Dudley House is a £104m council-led mixed-use development that aims to encourage a more diverse community in central London by tackling the critical shortage of affordable housing. How does it work?
Between 2002 and 2015, the population of city centres across the UK ballooned. In this urban renaissance, the city-centre population of Manchester and Leeds increased by about 150%; in Birmingham numbers rose by 163% and in Liverpool the step-up was a staggering 181%.
While the population of London rose to its highest historic level during this period and its city-centre population also increased accordingly, it did so by a relatively paltry 22%. Why? Central London’s stunted figure is clearly connected to the fact the district harbours some of the highest land and property values in the world. The capital as a whole is suffering from a lack of affordable housing provision, with this problem at its most acute in London’s hyper-expensive middle.
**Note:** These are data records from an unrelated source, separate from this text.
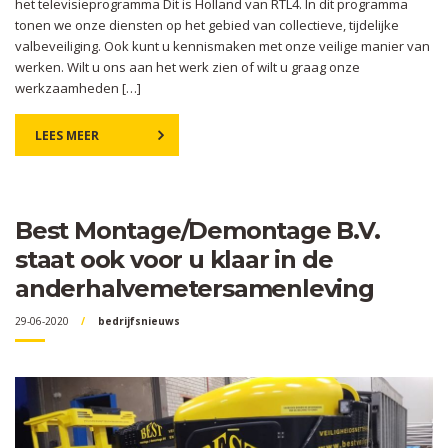
het televisieprogramma Dit is Holland van RTL4. In dit programma
tonen we onze diensten op het gebied van collectieve, tijdelijke
valbeveiliging. Ook kunt u kennismaken met onze veilige manier van
werken. Wilt u ons aan het werk zien of wilt u graag onze
werkzaamheden […]
LEES MEER
Best Montage/Demontage B.V.
staat ook voor u klaar in de
anderhalvemetersamenleving
29-06-2020
bedrijfsnieuws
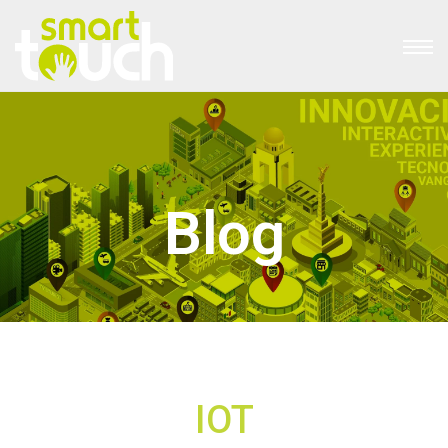
Blog
IOT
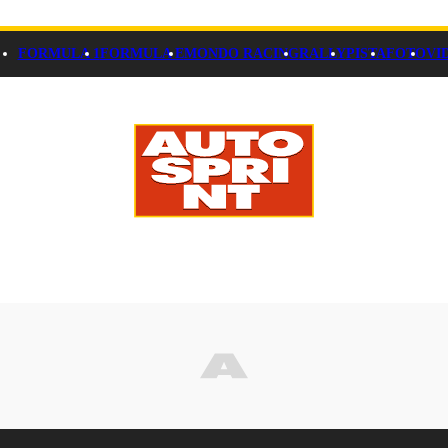
FORMULA 1
FORMULA E
MONDO RACING
RALLY
PISTA
FOTO
VI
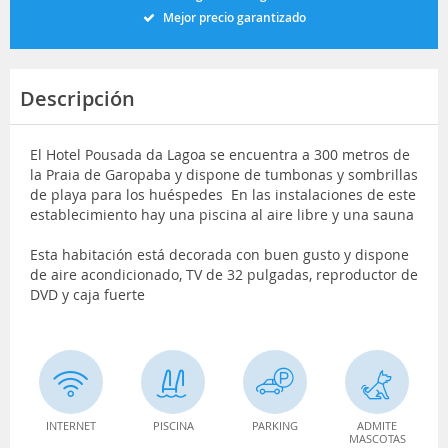
Mejor precio garantizado
Descripción
El Hotel Pousada da Lagoa se encuentra a 300 metros de
la Praia de Garopaba y dispone de tumbonas y sombrillas
de playa para los huéspedes En las instalaciones de este
establecimiento hay una piscina al aire libre y una sauna
Esta habitación está decorada con buen gusto y dispone
de aire acondicionado, TV de 32 pulgadas, reproductor de
DVD y caja fuerte
INTERNET
PISCINA
PARKING
ADMITE
MASCOTAS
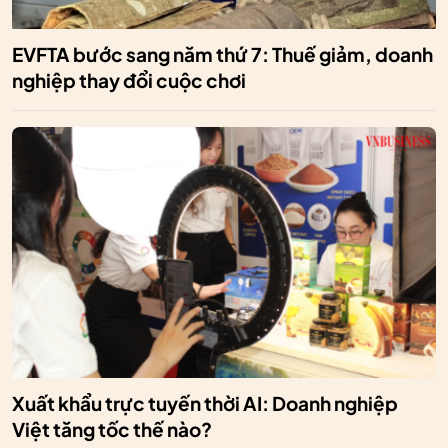
EVFTA bước sang năm thứ 7: Thuế giảm, doanh
nghiệp thay đổi cuộc chơi
Xuất khẩu trực tuyến thời AI: Doanh nghiệp
Việt tăng tốc thế nào?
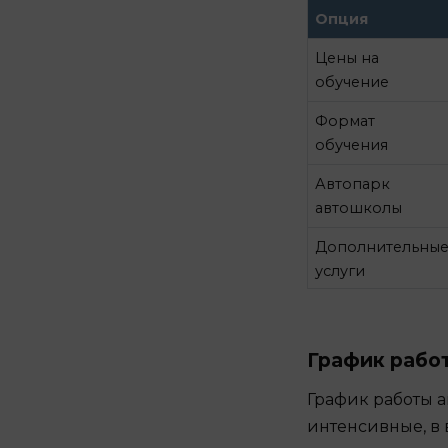
Опция
Цены на
обучение
Формат
обучения
Автопарк
автошколы
Дополнительны
услуги
График рабо
График работы а
интенсивные, в 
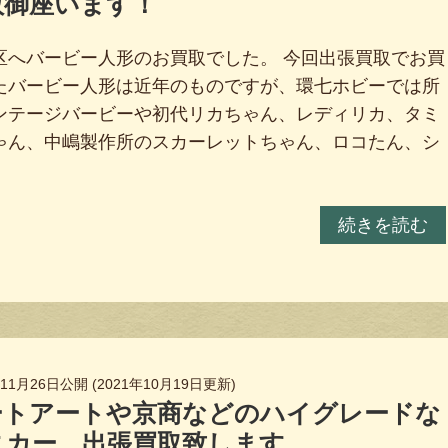
数御座います！
区へバービー人形のお買取でした。 今回出張買取でお買
たバービー人形は近年のものですが、環七ホビーでは所
ンテージバービーや初代リカちゃん、レディリカ、タミ
ゃん、中嶋製作所のスカーレットちゃん、ロコたん、シ
続きを読む
年11月26日
公開 (
2021年10月19日
更新)
ートアートや京商などのハイグレードな
ニカー、出張買取致します。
But the City of Westminster thinks it has found a solution. Dudley House is a £104m mixed-use development within Paddington Basin designed by architect Child Graddon Lewis. Unlike most of Paddington Basin, this is not an office-led scheme but incorporates 197 residential units mainly located in a 22-storey tower, a four-form entry secondary school for 840 pupils, a new retail unit and even a church.
We need diverse andnmixed communities, not just enclaves for the super-rich and ghettos for the poor
Nickie Aiken, City of Westminster
As well as being a prodigious example of mixed use in a dense inner-city location, Dudley House is significant for two further reasons. First, it is a council-led development and therefore represents the UK’s growing sector of resurgent council housing. Nearby Church Street and the renewal of Ebury Bridge Estate to the south of the borough are other examples, which are part of the City of Westminster’s drive to build more than 22,000 homes by 2040, 35% of which must be deemed affordable.
But second and perhaps more significantly, all 197 units are for intermediate rent, a chronically neglected housing sector in central London. As with affordable housing, definitions vary, but Westminster has classified intermediate rent as a maximum 80% of open market rent. Just 1.5% of the borough’s housing stock is classed as intermediate and there are more than 2,000 people on its intermediate housing waiting list.
A surprising fact – perhaps to London’s credit – is that 25% of Westminster’s housing stock is social housing, despite it being one of the most affluent boroughs in the country. Westminster plans to expand this sector and of its proposed affordable housing projects between now and 2040, 60% are intended to be intermediate. Dudley House is a big step in this direction.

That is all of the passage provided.